During a recent lesson on diets, Oyamada taught about how pigs are raised, explaining terms like shoulder roast and boned rib using a diagram.
Like other men of his generation, Oyamada took homemaking classes in junior and senior high school. He was especially good at needlework and when he became a teacher he opted to take charge of such classes.
“I want my students to be able to take care of themselves in the future,” Oyamada said.
Currently single, he plans to be actively involved in doing housework and raising children when he gets married. He added, however, that it is not right to force the idea on students.
Homemaking classes became mandatory for junior high school students in 1993 and senior high students in 1994.
Until then, with the exception of a short period of time, it was customary for girls to take homemaking classes and boys to take industrial art classes. Gender stereotypes were thus instilled during adolescence.
Nowadays, even boys’ schools put a great deal of effort into homemaking classes, as seen by the cookery club at St. Viator Rakusei Senior High School in Kyoto, which won second place in a national competition dominated by girls.
The club’s leader, 17-year-old Yuji Nishi, said he joined because he “wants to be able to cook a proper meal” when he finally leaves home.
Asked about traditional gender roles that restrict women to the home, Nishi said, “I think it’s good for everyone to have choices.”
Kiyomi Hatanaka, a homemaking teacher at the school, said few students nowadays think women should only do housework. “They view being able to cook as something cool,” Hatanaka said.
Azabu Junior and Senior High School in Tokyo, one of the top boys’ schools, also places an emphasis on home economics.
Its policy is that talented people who will become pillars of society in the future must possess practical as well as academic knowledge. Its homemaking curriculum includes direct experiences interacting with babies and handicapped people.
Changes can be seen among young employees, too.

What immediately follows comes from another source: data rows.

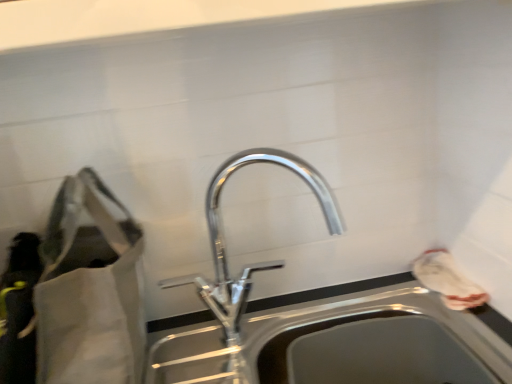 Question: Do you think white fabric bag at right, the 1th bag positioned from the right, is within polished chrome tap at center, or outside of it?

Choices:
 (A) inside
 (B) outside

Answer: (B)

Question: From the image's perspective, is white fabric bag at right, the 1th bag positioned from the right, positioned above or below polished chrome tap at center?

Choices:
 (A) above
 (B) below

Answer: (B)

Question: Which of these objects is positioned farthest from the white fabric bag at right, arranged as the 2th bag when viewed from the left?

Choices:
 (A) matte gray bag at left, positioned as the first bag in left-to-right order
 (B) polished chrome tap at center
 (C) stainless steel sink at center

Answer: (A)

Question: Based on their relative distances, which object is farther from the matte gray bag at left, positioned as the first bag in left-to-right order?

Choices:
 (A) polished chrome tap at center
 (B) stainless steel sink at center
 (C) white fabric bag at right, arranged as the 2th bag when viewed from the left

Answer: (C) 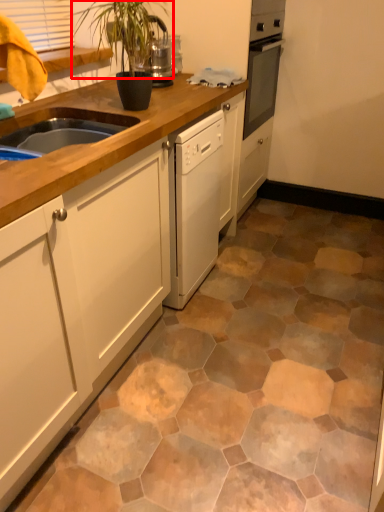 Question: From the image's perspective, considering the relative positions of plant (annotated by the red box) and cabinetry in the image provided, where is plant (annotated by the red box) located with respect to the staircase?

Choices:
 (A) above
 (B) below

Answer: (A) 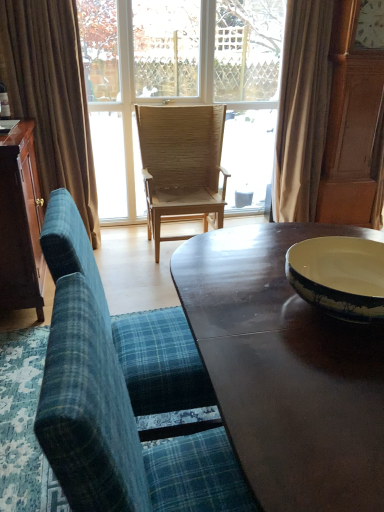 Question: Is blue plaid fabric chair at lower left, the 1th chair positioned from the front, next to brown fabric curtain at left, which is the 2th curtain from right to left, and touching it?

Choices:
 (A) yes
 (B) no

Answer: (B)

Question: From a real-world perspective, is blue plaid fabric chair at lower left, which is the 3th chair in back-to-front order, on top of brown fabric curtain at left, marked as the first curtain in a left-to-right arrangement?

Choices:
 (A) no
 (B) yes

Answer: (A)

Question: Are blue plaid fabric chair at lower left, the 1th chair positioned from the front, and brown fabric curtain at left, marked as the first curtain in a left-to-right arrangement, far apart?

Choices:
 (A) no
 (B) yes

Answer: (B)

Question: Considering the relative sizes of blue plaid fabric chair at lower left, which is the 3th chair in back-to-front order, and brown fabric curtain at left, marked as the first curtain in a left-to-right arrangement, in the image provided, is blue plaid fabric chair at lower left, which is the 3th chair in back-to-front order, smaller than brown fabric curtain at left, marked as the first curtain in a left-to-right arrangement,?

Choices:
 (A) yes
 (B) no

Answer: (B)

Question: Can you confirm if blue plaid fabric chair at lower left, the 1th chair positioned from the front, is wider than brown fabric curtain at left, marked as the first curtain in a left-to-right arrangement?

Choices:
 (A) no
 (B) yes

Answer: (B)

Question: Is blue plaid fabric chair at lower left, which is the 3th chair in back-to-front order, aimed at brown fabric curtain at left, which is the 2th curtain from right to left?

Choices:
 (A) yes
 (B) no

Answer: (B)

Question: Can you see dark brown wood cabinet at left touching blue plaid fabric chair at lower left, the 1th chair positioned from the front?

Choices:
 (A) no
 (B) yes

Answer: (A)

Question: Can you confirm if dark brown wood cabinet at left is wider than blue plaid fabric chair at lower left, the 1th chair positioned from the front?

Choices:
 (A) yes
 (B) no

Answer: (B)

Question: Is dark brown wood cabinet at left at the left side of blue plaid fabric chair at lower left, which is the 3th chair in back-to-front order?

Choices:
 (A) yes
 (B) no

Answer: (A)

Question: Can you confirm if dark brown wood cabinet at left is thinner than blue plaid fabric chair at lower left, the 1th chair positioned from the front?

Choices:
 (A) yes
 (B) no

Answer: (A)

Question: Considering the relative positions of dark brown wood cabinet at left and blue plaid fabric chair at lower left, the 1th chair positioned from the front, in the image provided, is dark brown wood cabinet at left behind blue plaid fabric chair at lower left, the 1th chair positioned from the front,?

Choices:
 (A) no
 (B) yes

Answer: (B)

Question: From a real-world perspective, is dark brown wood cabinet at left over blue plaid fabric chair at lower left, which is the 3th chair in back-to-front order?

Choices:
 (A) yes
 (B) no

Answer: (B)

Question: Considering the relative sizes of beige fabric curtain at upper right, which is the 1th curtain in right-to-left order, and blue plaid fabric chair at lower left, which is the 3th chair in back-to-front order, in the image provided, is beige fabric curtain at upper right, which is the 1th curtain in right-to-left order, wider than blue plaid fabric chair at lower left, which is the 3th chair in back-to-front order,?

Choices:
 (A) no
 (B) yes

Naoki Atsumi at Toray Corporate Business Research Inc., who is conducting research on workplace support measures to achieve a work-life balance, said men who have taken homemaking classes have a different attitude toward child-rearing than older men.
“This generation thinks it is only natural for men to take part in raising children,” Atsumi said. In fact, they rather dislike being referred to as “ikumen,” a recently coined term that refers to men who now actively participate in child raising, she said.
Experts also point to other benefits from the mandatory classes.
“Since students also learn a broad spectrum of topics including child care and welfare, we believe that homemaking classes help nurture students’ ability to put themselves in the shoes of the elderly and think about welfare issues,” said Kimiko Kono, head of a home economics education group called Zenkoku Kateika Kyouiku Kyoukai.
Yoko Ito, a professor of home economics education at Chiba University, said such lessons are essential for independence.
“If one tries to balance work, household chores and raising children, then surely one won’t work in a way that destroys one’s health,” Ito added. “The things learned in homemaking classes are bound to help the students in their lives down the road.”